Lobotomie tegen roken?

Wetenschappers hebben een deel van de hersenen ontdekt dat, als daar schade aan is ontstaan, de behoefte aan roken doet verdwijnen. Het hersendeel, in bijgaand artikel ‘insula’ genoemd, zit dicht bij de oren (misschien ertussen?) en is de verwerker van het genotsgevoel en daardoor ook verantwoordelijk voor het ervaren van andere genotsmiddelen als chocola of een goed glas wijn.


Verslavingswetenschappers kijken met interesse naar dit soort onderzoeken maar concrete toepassingen zijn nog niet in zicht. Gelukkig maar….


The researchers, from the University of Iowa and the University of Southern California, examined 32 former smokers, all of whom had suffered a brain injury. The men and women were lucid enough to answer a battery of questions about their habits, and to rate how hard it was to quit and the strength of their subsequent urges to smoke.

They all had smoked at least five cigarettes a day for two years or more, and 16 of them said they had quit with ease, losing their cravings entirely.

 

The researchers performed M.R.I. scans on all of the patients’ brains to specify the location and extent of each injury.

 

They found that the 16 who had quit easily were far more likely to have an injury to their insula than to any other area. The researchers found no association between a diminished urge to smoke and injuries to other regions of the brain, including tissue surrounding the insula.

 

“There’s a whole neural circuit critical to maintaining addiction, but if you knock out this one area, it appears to wipe out the behavior,” said Dr. Antoine Bechara, a senior author of the new paper, who is a neuroscientist at the Brain and Creativity Institute at U.S.C. His co-authors were Dr. Hanna Damasio, also of U.S.C., and Nasir Naqvi and David Rudrauf of the University of Iowa.

 

The patients’ desire to eat, by contrast, was intact. This suggests, the authors wrote, that the insula is critical for behaviors whose bodily effects become pleasurable because they are learned, like cigarette smoking.

 

The insula, for years a wallflower of brain anatomy, has emerged as a region of interest based in part on recent work by Dr.
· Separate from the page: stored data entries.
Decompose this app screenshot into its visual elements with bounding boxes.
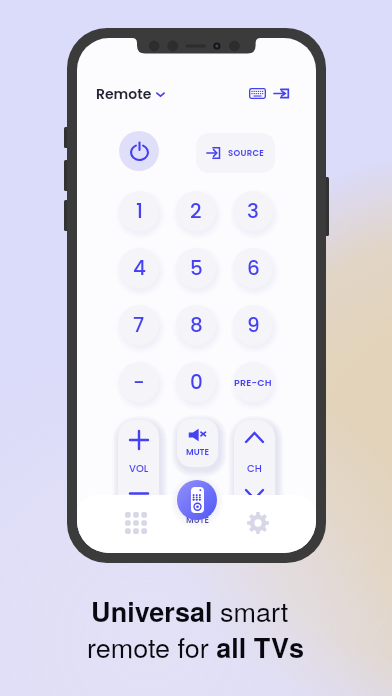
- staticText: VOL: [129, 461, 149, 475]
- button[interactable]: 6: [233, 248, 273, 288]
- staticText: -: [133, 368, 145, 396]
- button[interactable]: Keyboard: [247, 84, 268, 103]
- button[interactable]: 9: [233, 305, 273, 345]
- staticText: MUTE: [186, 446, 209, 458]
- button[interactable]: -: [119, 362, 159, 402]
- button[interactable]: 7: [119, 305, 159, 345]
- staticText: 8: [190, 311, 203, 339]
- staticText: CH: [247, 461, 262, 475]
- button[interactable]: PRE-CH: [233, 362, 273, 402]
- staticText: 2: [190, 197, 202, 225]
- staticText: 3: [247, 197, 259, 225]
- staticText: 6: [247, 254, 260, 282]
- button[interactable]: 1: [119, 191, 159, 231]
- staticText: 1: [136, 197, 143, 225]
- button[interactable]: VOL: [118, 420, 159, 518]
- button[interactable]: CH: [234, 420, 275, 518]
- staticText: 0: [190, 368, 203, 396]
- button[interactable]: Source input: [271, 84, 292, 103]
- staticText: 7: [133, 311, 145, 339]
- button[interactable]: Remote: [96, 84, 165, 104]
- staticText: 5: [190, 254, 203, 282]
- staticText: MUTE: [186, 514, 209, 526]
- staticText: remote for all TVs: [87, 627, 304, 666]
- button[interactable]: Remote: [177, 480, 217, 520]
- button[interactable]: 4: [119, 248, 159, 288]
- staticText: Universal smart: [91, 591, 289, 630]
- staticText: 4: [133, 254, 146, 282]
- button[interactable]: Settings: [247, 512, 269, 534]
- staticText: PRE-CH: [234, 376, 272, 389]
- button[interactable]: Keypad: [125, 512, 147, 534]
- button[interactable]: 0: [176, 362, 216, 402]
- button[interactable]: 8: [176, 305, 216, 345]
- button[interactable]: 2: [176, 191, 216, 231]
- button[interactable]: SOURCE: [196, 133, 275, 173]
- button[interactable]: MUTE: [177, 419, 218, 467]
- staticText: 9: [247, 311, 260, 339]
- button[interactable]: 3: [233, 191, 273, 231]
- button[interactable]: Power: [119, 131, 159, 171]
- staticText: SOURCE: [228, 147, 265, 159]
- staticText: Remote: [96, 84, 152, 104]
- button[interactable]: 5: [176, 248, 216, 288]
Antonio Damasio, a neurologist and director of the Brain and Creativity Institute. The insula has widely distributed connections, both in the thinking cortex above, and down below in subcortical areas, like the brain stem, that maintain heart rate, blood pressure and body temperature, the body’s primal survival systems.

 

Based on his studies and others’, Dr. Damasio argues that the insula, in effect, maps these signals from the body’s physical plant, and integrates them so the conscious brain can interpret them as a coherent emotion.

 

The system works from the bottom up. First, the body senses cues in the outside world, and responds. The heart rate might elevate at the sight of a stranger’s angry face, for example; other muscles might relax in response to a pleasant whiff of smoke.

Damage to the Insula Disrupts Addiction to Cigarette Smoking (Science)All of this happens instantaneously and unconsciously, Dr. Damasio said — until the insula integrates the information and makes it readable to the conscious regions of the brain.

 

“In a sense it’s not surprising that the insula is an important part of this circuit maintaining addiction, because we realized some years ago that it was going to be a critical platform for emotions,” Dr. Damasio said in a telephone interview. “It is on this platform that we first anticipate pain and pleasure, not just smoking but eating chocolate, drinking a glass of wine, all of it.”

 

This explains why cravings are so physical, and so hard to shake, he said: they have taken hold in the visceral reaches of the body well before they are even conscious.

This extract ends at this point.